Tissue sampling is a crucial step for subsequent analyses. When collecting the BAL, the experimenter must be careful not to alter the surrounding tissues and avoid contamination of the BAL with peripheral blood, which would distort the flow cytometry analyses. Regarding the BAL and the lungs cellularity, a total of 50.000 (in non-infected mice) and up to 1 million cells (in infected mice), and between 5 million (in non-infected mice) and 12 million (in infected mice) is expected respectively.

To confirm the effective infection and quantify the microorganism load, we chose to combine a microscopic method with a nucleic acid amplification-based method using qPCR. The former, utilizing calcofluor-blue brightener, allows for a rapid qualitative assessment of P. murina asci. Notably, this is the first instance of employing this method in an animal model of Pneumocystis pneumonia. However, molecular biology is indispensable for quantitative evaluation.

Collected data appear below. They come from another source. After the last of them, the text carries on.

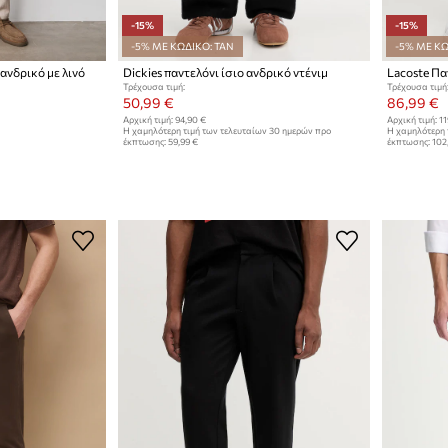
-15%
-15%
-5% ΜΕ ΚΩΔΙΚΟ: TAN
-5% ΜΕ ΚΩ
 ανδρικό με λινό
Dickies παντελόνι ίσιο ανδρικό ντένιμ
Τρέχουσα τιμή:
Τρέχουσα τιμή
50,99 €
86,99 €
Αρχική τιμή:
94,90 €
Αρχική τιμή:
11
Η χαμηλότερη τιμή των τελευταίων 30 ημερών προ
Η χαμηλότερη 
έκπτωσης:
59,99 €
έκπτωσης:
102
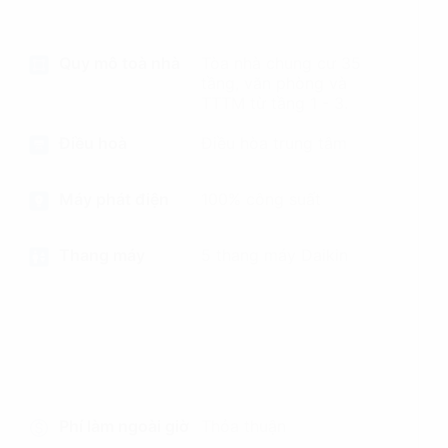
Quy mô toà nhà
Tòa nhà chung cư 35
tầng, văn phòng và
TTTM từ tầng 1 - 3.
Điều hoà
Điều hòa trung tâm
Máy phát điện
100% công suất
Thang máy
5 thang máy Daikin
Phí làm ngoài giờ
Thỏa thuận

In our model, we chose to follow markers of interest of the immune response during Pneumocystis pneumonia such as neutrophils and T cells. Host response to Pneumocystis pneumonia is characterized by a larger and rapid influx of neutrophil in alveolar compartment [22,23,24] as we observe in our model in BAL. Pulmonary lymphocyte populations drive the immune response in humans and animals during Pneumocystis pneumonia [25,26,27]. In our model, Cd4+ T cells and Cd8+ T cells were rapidly activated and progressively mobilized in lung after the withdrawal of immunosuppression. In parallel to cellular markers, we chose to monitor IL-6 and TNF-α, two major pleotropic proinflammatory cytokines, because they are commonly associated with host response and clearance of P. murina [24, 28, 29]. In this model, we observe a rapid inflammatory and immune response after the cessation of the immunosuppressive regimen which coincided with the rapid decrease of the fungal load. This kinetics is important to consider and the analysis of the actors of the immune response must be early, between 1 and 7 dpci. These data also demonstrate that when the immune system becomes fully functional, it is able to clear P. murina rapidly even though the infection was deeply established in the lung.

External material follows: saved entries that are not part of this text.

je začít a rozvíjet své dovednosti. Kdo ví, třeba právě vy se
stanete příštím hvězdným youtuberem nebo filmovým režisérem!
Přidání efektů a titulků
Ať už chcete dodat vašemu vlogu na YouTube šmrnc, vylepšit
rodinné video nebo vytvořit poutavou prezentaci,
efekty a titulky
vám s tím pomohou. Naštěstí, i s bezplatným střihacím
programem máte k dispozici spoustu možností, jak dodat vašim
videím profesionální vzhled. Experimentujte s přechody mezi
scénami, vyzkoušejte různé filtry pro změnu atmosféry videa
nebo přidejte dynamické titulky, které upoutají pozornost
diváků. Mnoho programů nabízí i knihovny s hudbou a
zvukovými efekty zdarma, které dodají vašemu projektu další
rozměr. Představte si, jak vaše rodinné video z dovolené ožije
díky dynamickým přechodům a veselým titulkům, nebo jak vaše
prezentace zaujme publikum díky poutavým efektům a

In total, we present here a murine model of Pneumocystis pneumonia suitable for studying the kinetics of the host immune response once the disease is established. We believe that the clarity and rigor of our methodology make it an easy-to-handle model and thus contribute to its interest to the scientific community This model can be customized and adapted, for example, by using genetically modified mice or by modulating the immunosuppressive regimen. Following the example of the study conducted by Elsegeiny et al. which focuses on the modeling of human primary immune deficiencies inducing susceptibility to Pneumocystis pneumonia, we can consider comparative study to reflect the great diversity of populations developing Pneumocystis pneumonia [9]. Indeed, depending on the association between different immunosuppressive therapeutics with favourable fragile medical conditions (cancer, hematological malignancies, auto-immune diseases…), Pneumocystis pneumonia may have different characteristics (intensity, speed of evolution) which could involve distinct immune processes.